ARENA OF THE REBELLION EXTENDED—SECRET ORGANIZATION—PLAN OF FORMATION—KNIGHTS OF GOLDEN CIRCLE—TRANSPORTS ON THE RIVERS BURNED—EDUCATIONAL PURPOSES—SUPREME COUNCIL IN NEW YORK—DEGREES OF THE ORDERS.
As above intimated, early in 1862 the Richmond Government foresaw the necessity of bringing to its aid the hitherto comparatively dormant resources of treason in the Northern States, and the enlargement of the arena of the Rebellion. Raids having ominously failed in their design to arouse the lethargic spirits of Northern sympathizers and advocates, to rush to the standard of the misguided South, it was immediately determined to prolong the war, at least, to the date of the next Presidential election, and then through the agencies of secret organization and equipment, seize upon the excitement of the people in a hotly contested election, to force a rebellion against the administration elect in the North, as had been done in the South in 1860.
The executive part of this object was at once given into the hands of such trustworthy men, both North and South, as were deemed suitable to the enterprise, and the work of secret political organization was vigorously begun in Northern Missouri and Kentucky, from thence it gradually spread, until it was firmly rooted in the political tenets of the minority party in the States of Illinois, Iowa, Indiana, Ohio, New York, and portions of other adjoining States.
Much dissimilarity existed in the operative structure and formation of the various organizations, from time to time thus instituted. To give the public a full and complete description of these organizations, would be foreign to the writer's time, space and purpose, but in order that some record of their character may be made, a general description of each in its order in point of time, with a reference to the features in which radical dissimilarities appear, would seem indispensible to the poor perfection sought to be obtained by the author of these sketches.
Upon the discovery by Southern leaders that their cause must fail unless "fire in the rear" was at once instigated in the North, the Order of the Knights of the Golden Circle, an old Southern institution, was infused with life, and began its pilgrimage Northward, one additional creed having been ingrafted upon it.
It will be remembered that this Order was originally composed of the wealthiest planters, merchants and professional men of the South, and had for its sole object the inculcation of treason against the United States. It was simply an institution to educate the Southern mind to the required standard of rebellion.
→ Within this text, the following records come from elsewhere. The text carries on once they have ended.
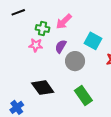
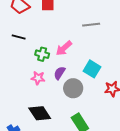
black line: (18, 12) -> (19, 37), turned 32
pink star: (36, 45) -> (38, 78), moved

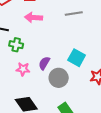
pink arrow: (64, 48) -> (33, 18), moved, turned 48
green cross: (42, 54) -> (16, 45), moved

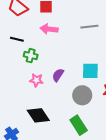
cyan square: (77, 58) -> (90, 71), turned -30
gray circle: (59, 78) -> (82, 95), moved

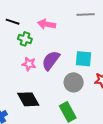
pink arrow: (49, 29) -> (47, 24), moved
purple semicircle: (58, 75) -> (51, 60), size x1.5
But when the Order was introduced into the North, it was found feasible to give it a double capacity, first that of an educational capacity, and second that of an incendiary capacity, which comprised the destruction of government property, and the houses and property of leading loyal citizens of the North, known to be strong advocates of the suppression of the rebellion. But this organization in name and cardinal purpose was short-lived, its career having subserved but a meagre benefit to the South, in a practical point of view. The damage it did was principally confined to the burning of United States transports on the Ohio and Mississippi rivers, and the moulding of the crude opinions of its members, which served as a solid foundation for the establishment of the Order of American Knights, which immediately succeeded its dissolution.
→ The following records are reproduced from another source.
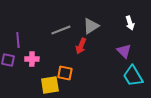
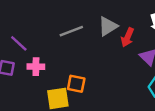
purple line: (18, 40) -> (19, 43), turned -42
red arrow: (81, 46) -> (127, 37), moved

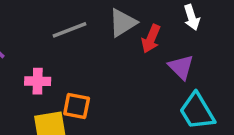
pink cross: (36, 67) -> (38, 81), moved

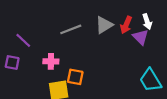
red arrow: (151, 39) -> (126, 25), moved
purple triangle: (181, 67) -> (141, 37), moved

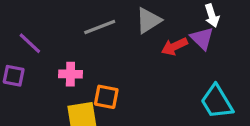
red arrow: (126, 25) -> (174, 46), moved, turned 42

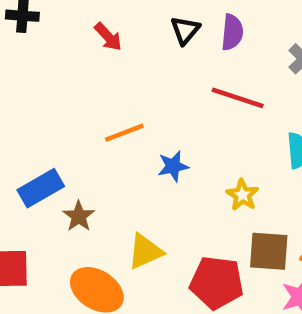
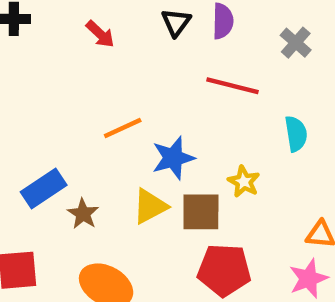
blue star: (173, 166) -> (173, 158), size x1.4
yellow triangle: (145, 251) -> (150, 206), moved
brown square: (269, 251) -> (201, 212), moved

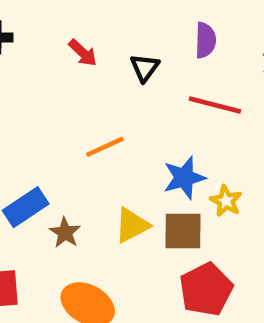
black triangle: (176, 22) -> (145, 68), moved
blue star: (173, 158) -> (184, 178), moved
red pentagon: (224, 270) -> (206, 289), turned -30

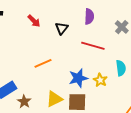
yellow star: (226, 201) -> (100, 80), moved

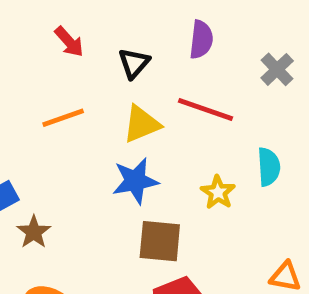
orange line: (43, 63) -> (63, 118), moved
blue star: (78, 78) -> (135, 181), moved
yellow triangle: (54, 99) -> (142, 124), moved

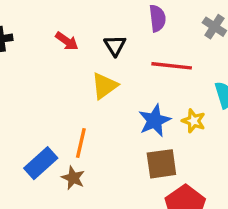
orange line: (63, 118) -> (81, 143), moved, turned -44
yellow triangle: (142, 124) -> (104, 86), moved
blue star: (135, 181) -> (155, 121), moved

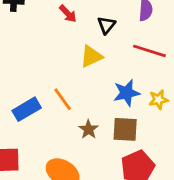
yellow star: (194, 121) -> (158, 100), turned 30
orange line: (81, 143) -> (63, 99), turned -60
brown star: (73, 178) -> (88, 129), moved

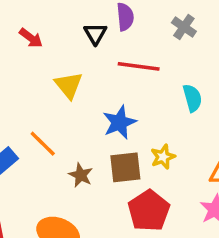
black triangle: (106, 25) -> (95, 34), moved
yellow triangle: (91, 56) -> (69, 85), turned -35
yellow star: (158, 100) -> (163, 157), moved

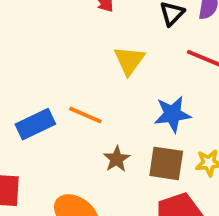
orange line: (43, 144) -> (85, 115), turned -36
Like all institutions of iniquity, the sun of the Order of Knights of the Golden Circle went down in blood, but was the signal for the advent of an Order better calculated to meet the ends of its design.
It had been seen upon experiment that the Golden Circle had been successful beyond the most sanguine expectations of its instigators, and as the necessity of Northern revolution to insure the certain success of the Confederacy daily became more apparent to the rebels, both North and South, the Order of the American Knights was inaugurated—the executioner of that fell purpose. Its sun arose to its meridian with the suddenness of a meteor, doomed to flash across the canopy and burst in scattering atoms.
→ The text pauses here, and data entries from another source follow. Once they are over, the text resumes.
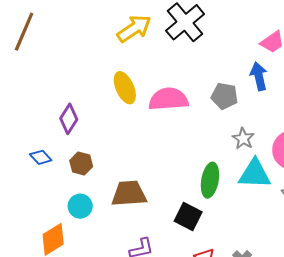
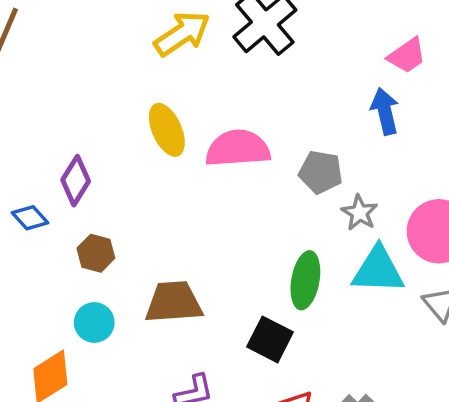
gray pentagon: (225, 96) -> (321, 172), moved
blue diamond: (41, 157) -> (30, 218), moved

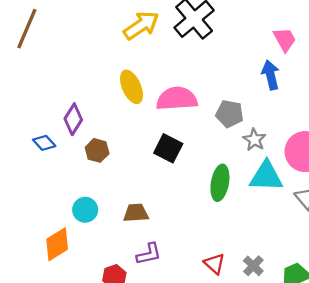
pink trapezoid: (407, 56) -> (285, 39), turned -84
brown hexagon: (96, 253) -> (97, 150), moved
brown trapezoid: (174, 302) -> (136, 213), moved, size x0.7
black square: (270, 339) -> (168, 148), moved

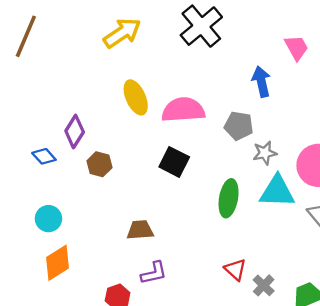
yellow arrow: (141, 25) -> (122, 33), moved
blue arrow: (271, 75) -> (261, 82), moved
gray star: (254, 140) -> (265, 153), turned 30
cyan circle: (85, 210) -> (48, 219), moved
red triangle: (215, 264) -> (235, 270), moved

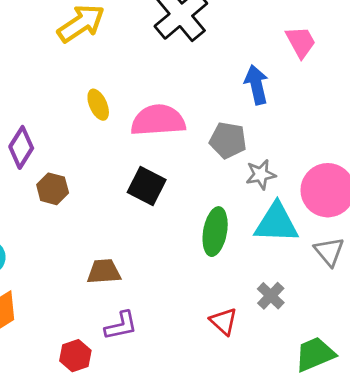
yellow ellipse: (136, 97) -> (98, 105), size x0.7
gray cross: (264, 285) -> (271, 296), moved

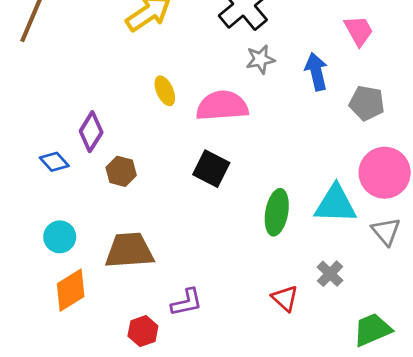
gray pentagon: (228, 140) -> (367, 103), moved
gray star: (261, 175) -> (260, 59), moved
brown trapezoid: (104, 271) -> (129, 251), moved, size x1.5

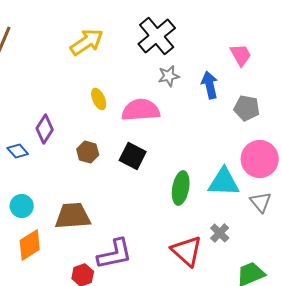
brown hexagon: (121, 171) -> (88, 152), moved
red triangle: (285, 298) -> (187, 251), size x1.6
purple L-shape: (187, 302) -> (115, 254), size x1.5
The Order of American Knights was erected upon the dissolved fragments of the Order of the Knights of the Golden Circle, which Order, in name, was abandoned for the additional reason that the suspicions of the Government had begun to be aroused as to the character of its movements. At the time of the extinction of the Golden Circle, its members were at once inducted into the Order of American Knights, so that this Order obtained much primary advantage, in point of numerical strength, over its predecessor, for the Golden Circle had already insidiously crept into the very hearts of several Northern cities and states. The American Knights being composed in the outset wholly of men who from experience had discovered whatever defectiveness may have been chargeable upon the Golden Circle, it was sought in the new Order to remedy the evils of the old Order.
With this in view, looking over the former and later phases of the Golden Circle as it had existed in the North and South, respectively, it was agreed to give the new Order still another capacity, and what was called the military branch or department was added, the incendiary capacity of the old Order being merged into this new military department.